Fogo nas padarias
Se todos os treinadores do campeonato fossem padeiros, haveria no final um padeiro-campeão.
Entre João Pereira, Bruno Lage e Vitor Bruno joga-se este ano a gloriosa corrida ao título do quanto mais cozido melhor, em que se tenta passar ao lado de todos os qualificativos profissionais, desde a falta de currículo à falta de carteira, nivelando por baixo em nome da convicção autoritária dos respectivos patrões, a contas com as linhas vermelhas de orçamentos limitados por uma sequência de erros de gestão.
Em tempo de carestia, os padeiros poupam na farinha, produzem pão sem sal e cozem demais a massa.

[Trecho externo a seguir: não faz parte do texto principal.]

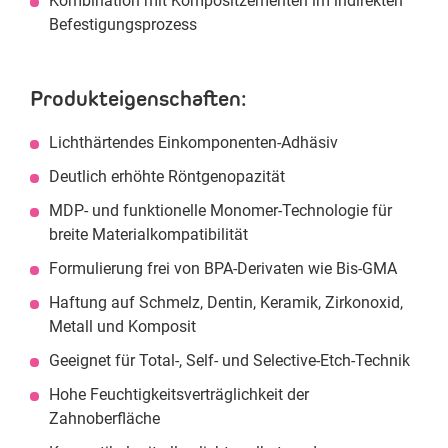
Kombination mit Kompositzementen im indirekten
Befestigungsprozess
Produkteigenschaften:
Lichthärtendes Einkomponenten-Adhäsiv
Deutlich erhöhte Röntgenopazität
MDP- und funktionelle Monomer-Technologie für
breite Materialkompatibilität
Formulierung frei von BPA-Derivaten wie Bis-GMA
Haftung auf Schmelz, Dentin, Keramik, Zirkonoxid,
Metall und Komposit
Geeignet für Total-, Self- und Selective-Etch-Technik
Hohe Feuchtigkeitsverträglichkeit der
Zahnoberfläche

Assim fazem os treinadores de futebol mal amanhados quando sentem o quentinho do forno a chegar-lhes ao pêlo: poupam no risco, produzem futebol circular e agarram-se ao resultado, amedrontados pelos infelizes que na bancada agitam lenços brancos como se estivessem numa pizzaria de Nápoles a cantar o “Funiculì, funiculà”.
É neste ponto de cozedura branda que se encontra o Benfica de Bruno Lage, produzindo um futebol-carcaça, empastelado e desenxabido, sem o miolo macio nem o encanto estaladiço das maminhas do clássico papo-seco, capaz de justificar o preço ao balcão apenas pelo leve sabor a “factura” argentina numa fornada ou com o ocasional travo a “bazlama” turca na seguinte. Os ingredientes estão lá, mas a massa carece de fermento e não cresce.
É o que também dizem no Porto, que Vitor Bruno perdeu os papéis da receita da regueifa, o saboroso pãozinho dos domingos, como se a padaria estivesse órfã de identidade, trocando a algazarra festiva das romarias tradicionais por uma procissão burocrática e sensaborona.
De João Pereira, já se sabe, não passa de um aprendiz a pôr lenha no forno, abandonado à sorte de uma iminente explosão da caldeira.
Parece que está tudo mal, com as manifestações e desordens de clientes descontentes às portas das panificadoras da bola, exigindo as cabeças dos oficiais sempre que deixam queimar as côdeas. Parece injusto, considerando que um deles, por mais escarvunçado que fique, acabará por ganhar o prémio de campeão dos padeiros dentro de alguns meses, com a mesma justiça sem sentido com que alguma pastelaria de bairro ganha o prémio do melhor Bolo Rei da cidade.
Primeiro, segundo e terceiro, perdendo, empatando e vencendo, geram insatisfação entre as clientelas, porque jogam mal, não satisfazem, não deleitam, não têm “atitude”.
Primeiro, segundo e terceiro!
Parece irracional, mas já o poeta romano dizia que este é o jogo que agarra o povo à esperança: “panem et circenses”, pão e circo.